← Back to Blogs

Roofline Models: From Speculation to Modelling

Understanding the Machine

A modern Central Processing Unit (CPU) consists of multiple independent execution units called cores. Each core is an independent hardware unit containing its own execution pipeline, registers, and control logic. A multicore CPU with $N$ physical cores can run up to $N$ independent execution streams in parallel.

Unlike physical cores, a thread is a software-defined execution context comprising a program counter, register states, and a call stack. Operating systems schedule threads onto physical cores. A core executes instructions from a single thread context at any given moment, unless it supports Simultaneous Multithreading (SMT).

SMT allows a single physical core to interleave instructions from multiple thread contexts, optimizing pipeline utilization without doubling raw execution hardware.

Parallel Execution

Parallelism arises from simultaneously executing workload(s) on multiple cores.

For $C$ physical cores and $T$ threads:

  • If $T \le C$, threads can execute concurrently in parallel.
  • If $T > C$, the operating system must time-slice execution.

In C++, multi-threading can be introduced via OpenMP directives or standard std::jthread/std::thread. While standard library threads provide low-level control, OpenMP simplifies thread pooling and work sharing with minimal developer overhead.

SMT allows multiple threads to share a single core, but this is a latency-hiding mechanism rather than a source of linear speedup.

Memory Hierarchy

The processor does not operate directly on data from main memory in most cases. Instead, it relies on a hierarchy:

  • Registers (inside the core, fastest)
  • L1 / L2 / L3 caches (on-chip, small but fast)
  • Main memory (RAM)
  • Secondary storage (SSD/HDD)

Data movement becomes progressively slower and more expensive as we go down this hierarchy.

For performance analysis, the critical boundary is between:

  • on-chip computation
  • off-chip memory (RAM)

Compute vs Data Movement

Any program performs two fundamental actions:

  1. Compute - arithmetic operations executed by the core
  2. Data movement - transferring data between memory and the core

Performance is limited by whichever of these becomes the bottleneck.

To quantify this, we define:

  • Peak compute throughput: maximum operations per second a CPU can perform
  • Memory bandwidth: maximum rate at which data can be transferred from memory

Arithmetic Intensity

Arithmetic intensity (AI) is the ratio of floating-point operations (FLOPs) to memory transfers (bytes) for a given kernel. It quantifies how many times each fetched byte is reused in computation; a higher AI implies more compute work per memory access.

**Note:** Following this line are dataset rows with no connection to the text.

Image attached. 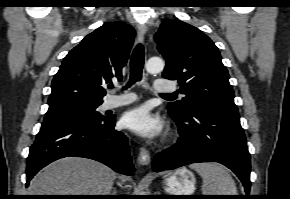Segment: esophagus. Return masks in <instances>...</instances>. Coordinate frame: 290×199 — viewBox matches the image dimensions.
I'll use <instances>...</instances> for the list:
<instances>
[{
	"instance_id": "1",
	"label": "esophagus",
	"mask_w": 290,
	"mask_h": 199,
	"mask_svg": "<svg viewBox=\"0 0 290 199\" xmlns=\"http://www.w3.org/2000/svg\"><path fill=\"white\" fill-rule=\"evenodd\" d=\"M137 32H138V36L140 38L141 41H144L145 37H146V27L144 25H137ZM137 161L140 165H149L150 164V153L149 151L144 148L141 147L140 148V152L137 158Z\"/></svg>"
}]
</instances>
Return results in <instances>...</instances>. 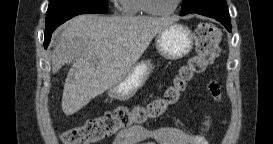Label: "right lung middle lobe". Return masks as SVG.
Wrapping results in <instances>:
<instances>
[{
	"label": "right lung middle lobe",
	"instance_id": "obj_1",
	"mask_svg": "<svg viewBox=\"0 0 273 144\" xmlns=\"http://www.w3.org/2000/svg\"><path fill=\"white\" fill-rule=\"evenodd\" d=\"M90 9L97 13H106L107 0H50L46 13V28L52 26L54 20L61 15L76 11Z\"/></svg>",
	"mask_w": 273,
	"mask_h": 144
}]
</instances>
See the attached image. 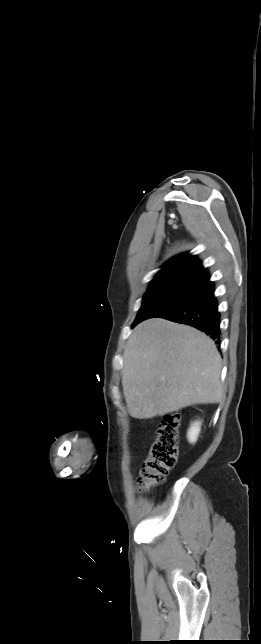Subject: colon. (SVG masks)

This ratio categorizes kernels into two regimes:

  • Low intensity → memory-bound
  • High intensity → compute-bound

For example, the STREAM Triad benchmark (A[i] = B[i] + scalar * C[i]) measures sustainable memory bandwidth. Each iteration performs 2 FLOPs (one multiply, one add) but transfers 3 vectors’ worth of data (two reads, one write), totaling 24 bytes in double-precision. This yields an arithmetic intensity of approximately 0.083 FLOPs/byte, classifying it as a heavily memory-bound kernel.


Toward the Roofline Model

The roofline model was first introduced by a group of scientists at the University of California, Berkeley in 2008, in a paper titled:

Roofline: An Insightful Visual Performance Model for Floating-Point Programs 
and Multicore Architectures

By Samuel Williams, Andrew Waterman and David Patterson

The Roofline model combines peak compute throughput, memory bandwidth, and operational intensity to determine the maximum achievable performance of a program on a given machine. It answers two key questions:

  • Is the program limited by compute or memory?
  • How far is the implementation from hardware limits?

Building a Roofline Model

Constructing a Roofline model requires precise parameters. The accuracy of the model depends on the rigor of these measurements.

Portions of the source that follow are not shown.